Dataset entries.
● ● ●

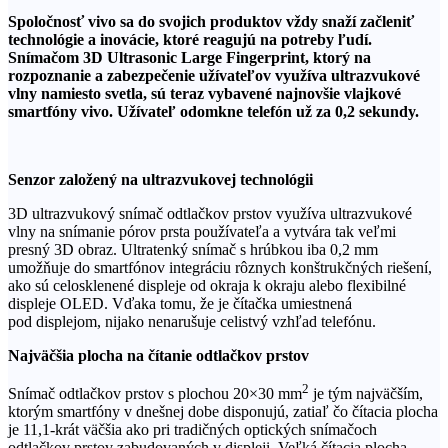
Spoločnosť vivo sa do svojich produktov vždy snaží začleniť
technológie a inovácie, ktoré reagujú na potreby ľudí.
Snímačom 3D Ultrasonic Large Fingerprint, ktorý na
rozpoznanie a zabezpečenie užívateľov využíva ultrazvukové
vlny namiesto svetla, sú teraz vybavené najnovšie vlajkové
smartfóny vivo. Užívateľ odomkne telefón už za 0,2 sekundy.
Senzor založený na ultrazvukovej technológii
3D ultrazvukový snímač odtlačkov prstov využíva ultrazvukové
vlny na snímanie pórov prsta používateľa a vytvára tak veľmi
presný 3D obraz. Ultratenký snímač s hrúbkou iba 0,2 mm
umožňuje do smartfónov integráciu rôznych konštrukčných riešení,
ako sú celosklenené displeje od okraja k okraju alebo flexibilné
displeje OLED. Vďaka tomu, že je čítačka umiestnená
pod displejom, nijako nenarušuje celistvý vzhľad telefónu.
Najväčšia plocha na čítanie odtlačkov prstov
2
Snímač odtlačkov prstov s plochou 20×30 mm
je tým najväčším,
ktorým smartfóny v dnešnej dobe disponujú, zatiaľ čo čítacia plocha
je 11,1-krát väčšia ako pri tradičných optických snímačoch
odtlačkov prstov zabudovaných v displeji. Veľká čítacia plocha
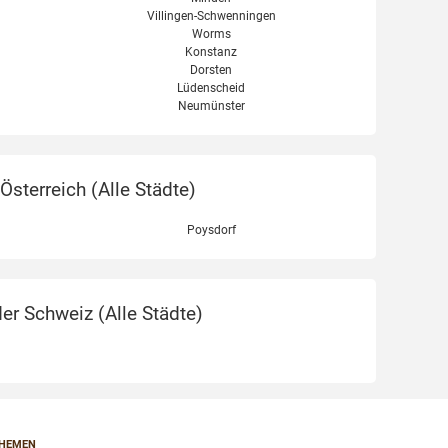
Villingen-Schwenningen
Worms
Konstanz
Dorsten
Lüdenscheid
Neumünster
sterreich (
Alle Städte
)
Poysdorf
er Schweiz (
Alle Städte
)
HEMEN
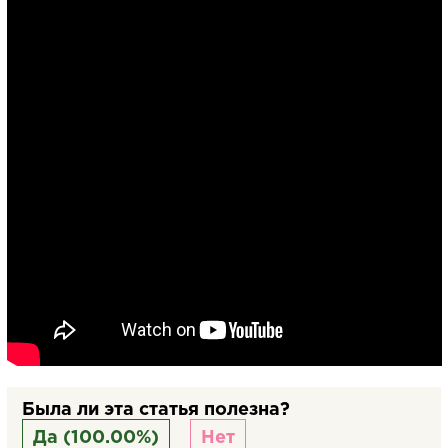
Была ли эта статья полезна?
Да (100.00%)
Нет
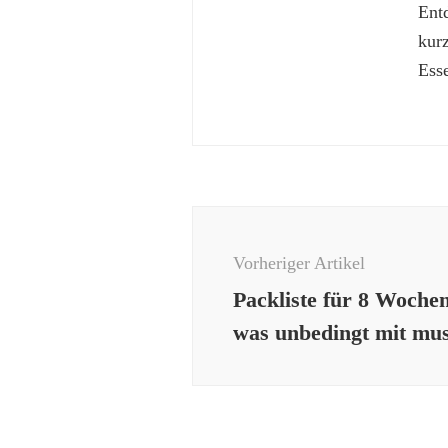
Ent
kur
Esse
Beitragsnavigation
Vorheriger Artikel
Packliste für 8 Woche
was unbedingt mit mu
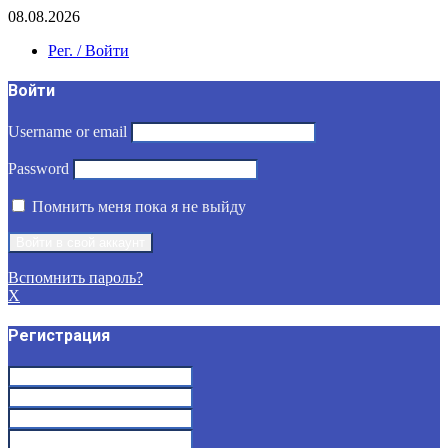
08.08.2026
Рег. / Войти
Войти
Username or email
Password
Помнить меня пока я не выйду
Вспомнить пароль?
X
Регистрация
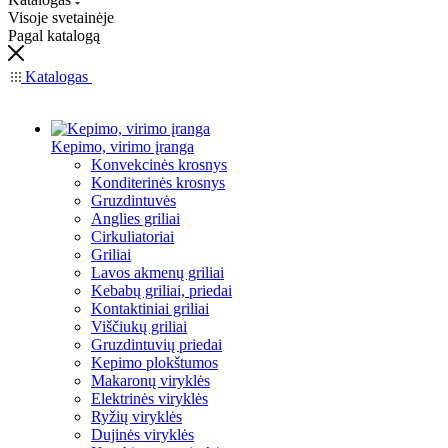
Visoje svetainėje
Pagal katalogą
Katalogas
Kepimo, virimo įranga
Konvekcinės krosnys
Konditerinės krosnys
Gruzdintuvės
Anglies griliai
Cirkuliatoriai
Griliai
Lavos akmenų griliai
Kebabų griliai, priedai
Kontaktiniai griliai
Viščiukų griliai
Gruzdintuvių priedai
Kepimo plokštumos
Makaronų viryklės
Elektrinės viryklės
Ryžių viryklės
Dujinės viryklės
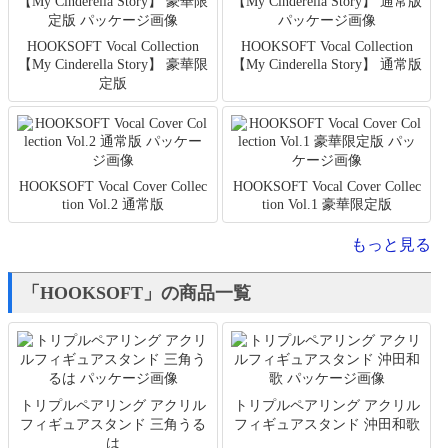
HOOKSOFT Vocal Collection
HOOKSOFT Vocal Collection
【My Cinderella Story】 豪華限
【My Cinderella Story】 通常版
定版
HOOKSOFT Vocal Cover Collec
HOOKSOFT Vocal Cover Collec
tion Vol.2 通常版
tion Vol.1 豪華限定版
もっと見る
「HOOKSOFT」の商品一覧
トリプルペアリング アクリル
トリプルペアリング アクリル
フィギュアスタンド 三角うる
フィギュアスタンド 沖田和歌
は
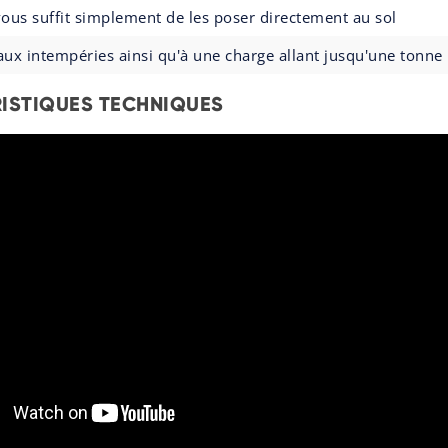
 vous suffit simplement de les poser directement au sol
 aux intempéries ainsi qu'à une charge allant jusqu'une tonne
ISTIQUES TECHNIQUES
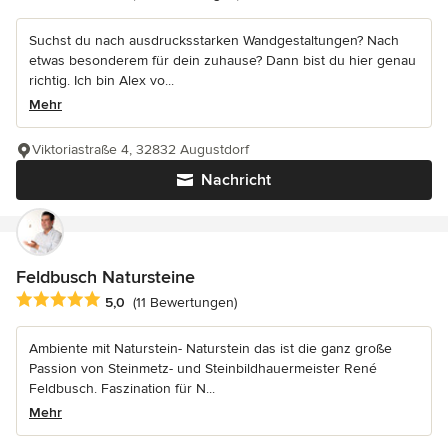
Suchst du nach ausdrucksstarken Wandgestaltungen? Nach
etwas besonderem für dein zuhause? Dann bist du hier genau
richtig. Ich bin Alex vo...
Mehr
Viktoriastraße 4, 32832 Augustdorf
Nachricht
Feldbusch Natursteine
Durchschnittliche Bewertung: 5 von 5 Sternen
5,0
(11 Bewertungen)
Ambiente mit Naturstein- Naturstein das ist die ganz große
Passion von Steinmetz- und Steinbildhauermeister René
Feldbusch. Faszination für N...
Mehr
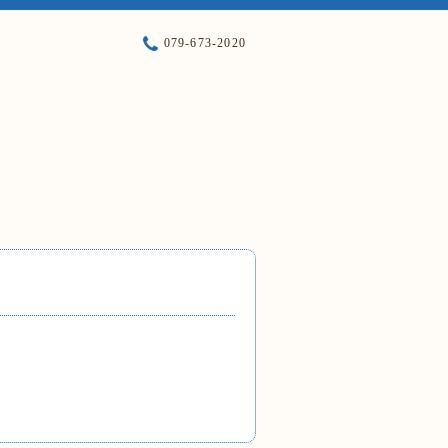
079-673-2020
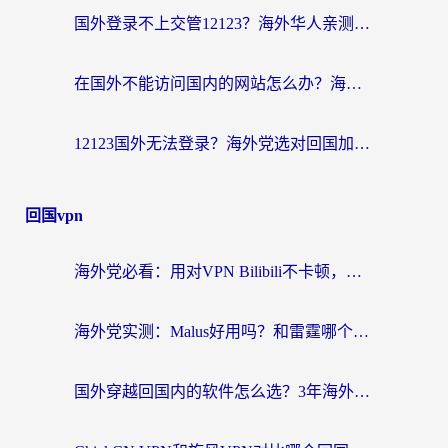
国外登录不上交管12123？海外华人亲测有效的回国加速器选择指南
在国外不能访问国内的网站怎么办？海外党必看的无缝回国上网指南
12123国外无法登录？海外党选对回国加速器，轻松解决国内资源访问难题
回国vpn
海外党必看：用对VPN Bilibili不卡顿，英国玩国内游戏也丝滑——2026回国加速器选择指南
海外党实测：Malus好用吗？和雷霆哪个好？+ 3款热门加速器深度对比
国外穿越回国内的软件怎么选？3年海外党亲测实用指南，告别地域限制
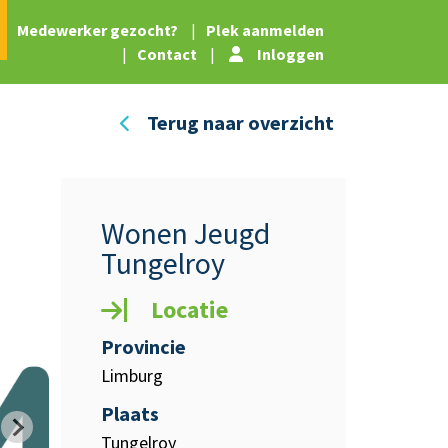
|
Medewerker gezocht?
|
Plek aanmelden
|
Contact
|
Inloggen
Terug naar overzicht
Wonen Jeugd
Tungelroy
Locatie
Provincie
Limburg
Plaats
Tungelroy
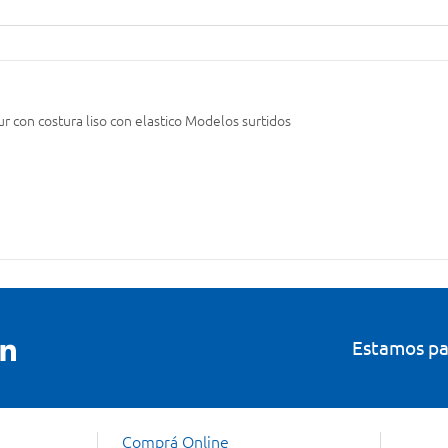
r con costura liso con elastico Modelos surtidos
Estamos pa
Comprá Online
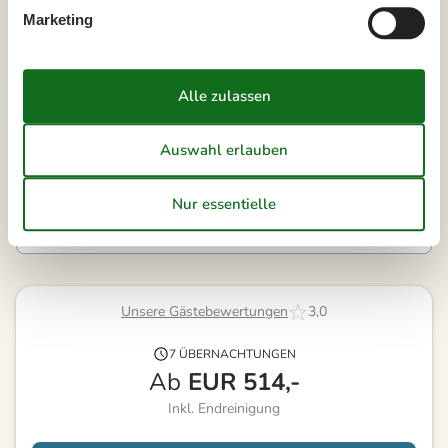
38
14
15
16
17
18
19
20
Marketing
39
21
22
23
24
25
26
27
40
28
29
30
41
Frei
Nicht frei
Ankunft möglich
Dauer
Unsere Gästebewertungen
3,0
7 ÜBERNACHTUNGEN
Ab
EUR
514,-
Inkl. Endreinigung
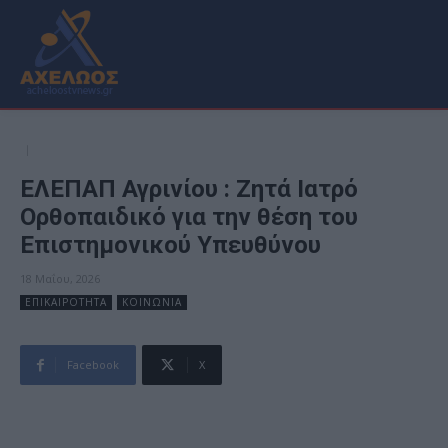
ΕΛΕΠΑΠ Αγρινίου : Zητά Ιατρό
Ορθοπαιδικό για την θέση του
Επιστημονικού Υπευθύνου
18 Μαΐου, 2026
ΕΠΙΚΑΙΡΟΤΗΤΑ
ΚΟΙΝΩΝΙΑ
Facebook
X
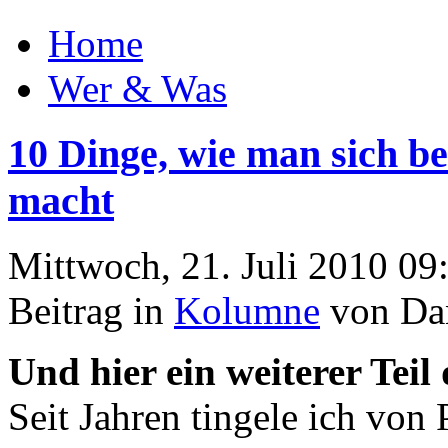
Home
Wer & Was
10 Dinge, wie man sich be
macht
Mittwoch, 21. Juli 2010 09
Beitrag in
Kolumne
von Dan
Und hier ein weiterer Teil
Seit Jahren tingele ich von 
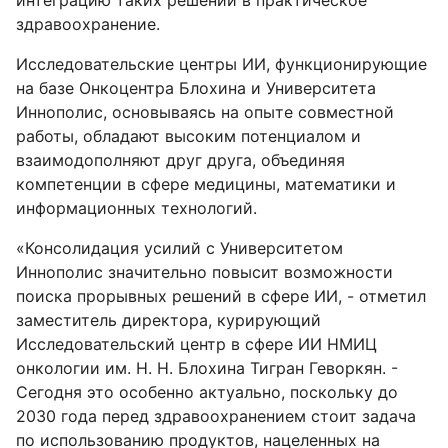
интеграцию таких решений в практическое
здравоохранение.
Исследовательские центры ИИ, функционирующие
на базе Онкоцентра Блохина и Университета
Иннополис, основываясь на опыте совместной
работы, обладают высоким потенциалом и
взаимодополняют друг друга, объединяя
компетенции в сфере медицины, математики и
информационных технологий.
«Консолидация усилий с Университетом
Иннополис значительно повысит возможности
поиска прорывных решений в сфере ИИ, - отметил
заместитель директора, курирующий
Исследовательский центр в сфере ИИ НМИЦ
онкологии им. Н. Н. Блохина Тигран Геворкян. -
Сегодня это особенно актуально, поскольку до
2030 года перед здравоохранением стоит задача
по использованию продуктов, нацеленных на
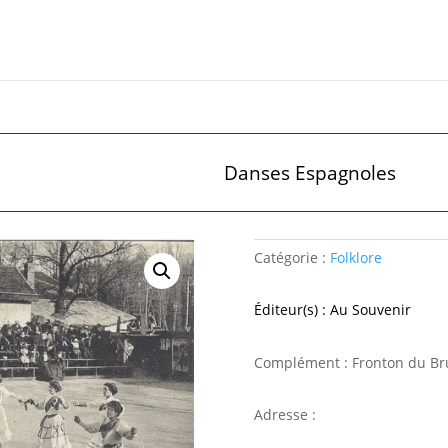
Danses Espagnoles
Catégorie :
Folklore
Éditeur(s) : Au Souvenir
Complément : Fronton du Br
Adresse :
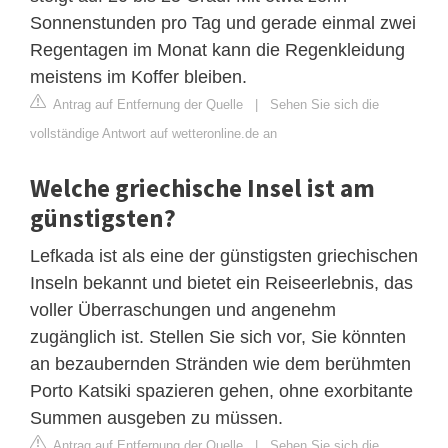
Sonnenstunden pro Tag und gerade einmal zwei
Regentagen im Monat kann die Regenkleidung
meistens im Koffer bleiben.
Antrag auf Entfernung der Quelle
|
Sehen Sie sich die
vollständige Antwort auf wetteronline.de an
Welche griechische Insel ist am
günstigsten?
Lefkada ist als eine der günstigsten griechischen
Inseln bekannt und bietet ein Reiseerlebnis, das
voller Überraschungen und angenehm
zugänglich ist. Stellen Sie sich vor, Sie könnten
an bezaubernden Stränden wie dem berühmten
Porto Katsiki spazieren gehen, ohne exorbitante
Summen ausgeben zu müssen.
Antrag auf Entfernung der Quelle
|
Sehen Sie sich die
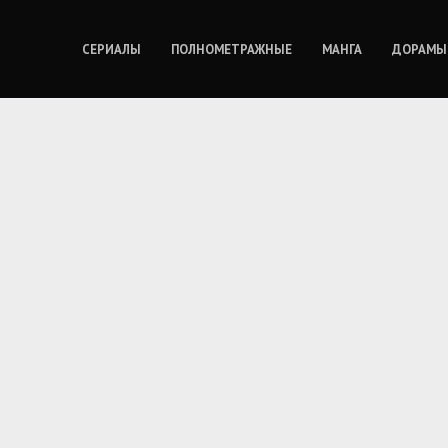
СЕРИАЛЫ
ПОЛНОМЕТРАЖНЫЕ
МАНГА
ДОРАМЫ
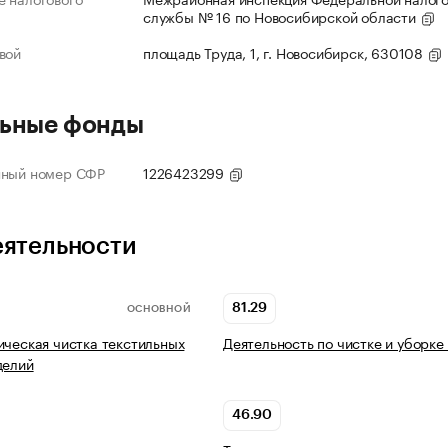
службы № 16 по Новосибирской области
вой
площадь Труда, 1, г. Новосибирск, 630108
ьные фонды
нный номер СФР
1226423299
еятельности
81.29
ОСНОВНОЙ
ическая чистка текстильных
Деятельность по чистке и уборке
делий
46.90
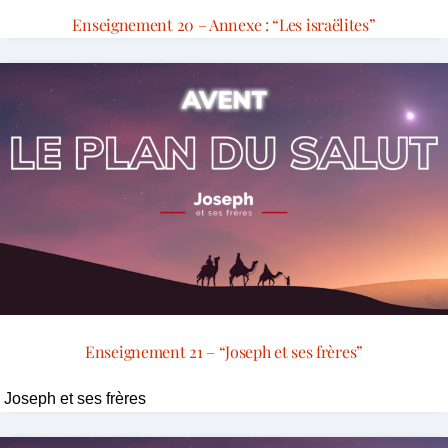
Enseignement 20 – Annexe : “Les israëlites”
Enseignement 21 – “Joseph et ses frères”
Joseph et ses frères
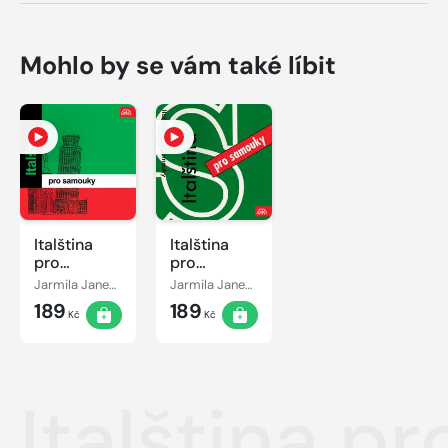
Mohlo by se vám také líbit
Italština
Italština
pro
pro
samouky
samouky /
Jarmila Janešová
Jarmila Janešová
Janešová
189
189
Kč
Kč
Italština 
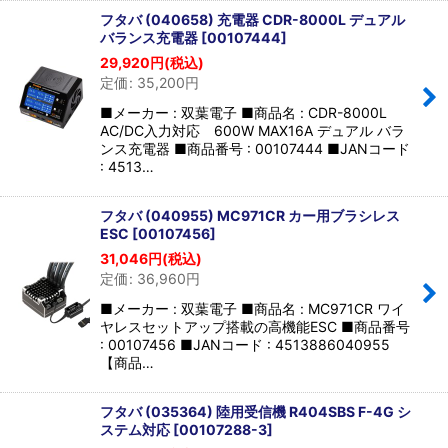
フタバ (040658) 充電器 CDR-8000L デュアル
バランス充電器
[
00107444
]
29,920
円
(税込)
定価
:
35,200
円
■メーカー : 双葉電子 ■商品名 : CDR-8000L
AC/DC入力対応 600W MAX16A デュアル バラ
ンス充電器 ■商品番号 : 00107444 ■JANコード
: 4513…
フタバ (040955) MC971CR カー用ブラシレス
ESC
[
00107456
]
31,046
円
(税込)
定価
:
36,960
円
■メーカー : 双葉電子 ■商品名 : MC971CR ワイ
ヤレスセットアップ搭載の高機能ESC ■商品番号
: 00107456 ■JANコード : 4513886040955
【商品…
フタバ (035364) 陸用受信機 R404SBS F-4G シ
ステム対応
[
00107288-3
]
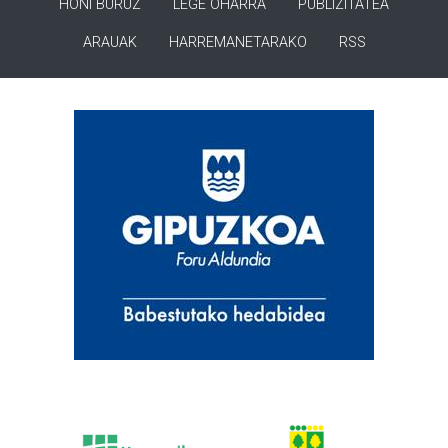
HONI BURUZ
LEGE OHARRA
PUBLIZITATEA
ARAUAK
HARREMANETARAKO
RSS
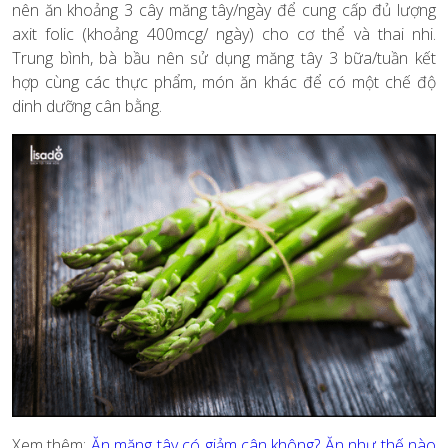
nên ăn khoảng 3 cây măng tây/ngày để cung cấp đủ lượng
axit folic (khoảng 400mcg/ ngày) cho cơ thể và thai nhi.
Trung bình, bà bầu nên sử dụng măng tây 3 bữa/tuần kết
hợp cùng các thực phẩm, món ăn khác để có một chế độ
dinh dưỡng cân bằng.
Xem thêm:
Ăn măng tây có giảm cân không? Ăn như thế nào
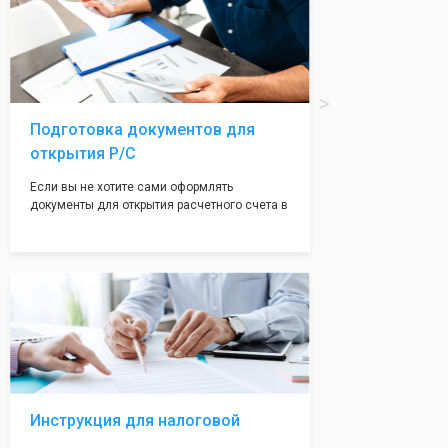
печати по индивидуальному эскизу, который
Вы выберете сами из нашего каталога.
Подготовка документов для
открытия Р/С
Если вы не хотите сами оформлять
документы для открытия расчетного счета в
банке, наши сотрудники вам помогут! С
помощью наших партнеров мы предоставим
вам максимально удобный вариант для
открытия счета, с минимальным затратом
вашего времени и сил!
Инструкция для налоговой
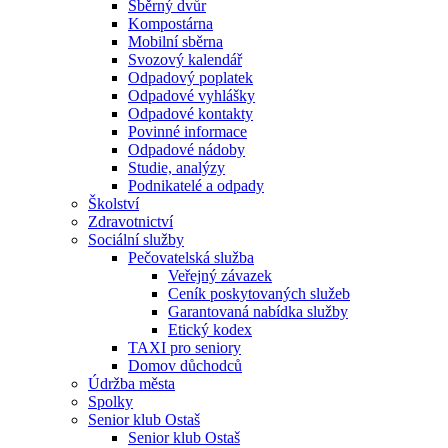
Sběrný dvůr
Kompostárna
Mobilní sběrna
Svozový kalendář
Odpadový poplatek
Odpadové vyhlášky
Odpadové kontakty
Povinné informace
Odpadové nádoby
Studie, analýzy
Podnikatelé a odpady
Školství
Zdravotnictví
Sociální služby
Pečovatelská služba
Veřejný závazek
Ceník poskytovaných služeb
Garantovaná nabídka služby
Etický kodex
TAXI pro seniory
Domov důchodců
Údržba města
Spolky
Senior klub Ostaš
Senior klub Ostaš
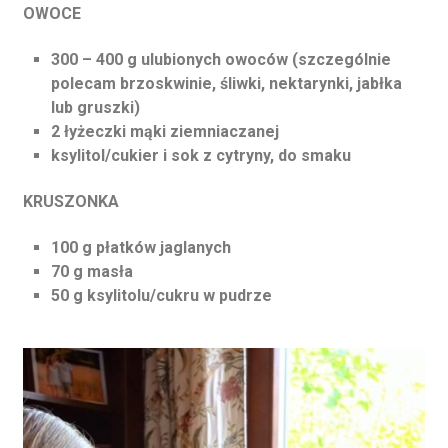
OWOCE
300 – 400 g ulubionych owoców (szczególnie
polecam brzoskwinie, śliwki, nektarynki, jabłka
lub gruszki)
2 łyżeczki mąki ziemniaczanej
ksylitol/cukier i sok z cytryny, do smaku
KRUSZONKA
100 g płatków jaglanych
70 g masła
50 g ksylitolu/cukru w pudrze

● ● ●

To do.
Within these entries, output exactly the lines starting at the one with "Деятельность по чистке и уборке" and finishing at the one with "axit folic (khoảng". Leave pictures out of the output.

Exercise answer.
Деятельность по чистке и уборке
делий
46.90
Enseignement 20 – Annexe : “Les israëlites”
Enseignement 21 – “Joseph et ses frères”
Joseph et ses frères
Mohlo by se vám také líbit
Italština
Italština
pro
pro
samouky
samouky /
Jarmila Janešová
Jarmila Janešová
Janešová
189
189
Kč
Kč
Italština 
フタバ (040658) 充電器 CDR-8000L デュアル
バランス充電器
[
00107444
]
29,920
円
(税込)
定価
:
35,200
円
■メーカー : 双葉電子 ■商品名 : CDR-8000L
AC/DC入力対応 600W MAX16A デュアル バラ
ンス充電器 ■商品番号 : 00107444 ■JANコード
: 4513…
フタバ (040955) MC971CR カー用ブラシレス
ESC
[
00107456
]
31,046
円
(税込)
定価
:
36,960
円
■メーカー : 双葉電子 ■商品名 : MC971CR ワイ
ヤレスセットアップ搭載の高機能ESC ■商品番号
: 00107456 ■JANコード : 4513886040955
【商品…
フタバ (035364) 陸用受信機 R404SBS F-4G シ
ステム対応
[
00107288-3
]
HONI BURUZ
LEGE OHARRA
PUBLIZITATEA
ARAUAK
HARREMANETARAKO
RSS
nên ăn khoảng 3 cây măng tây/ngày để cung cấp đủ lượng
axit folic (khoảng 400mcg/ ngày) cho cơ thể và thai nhi.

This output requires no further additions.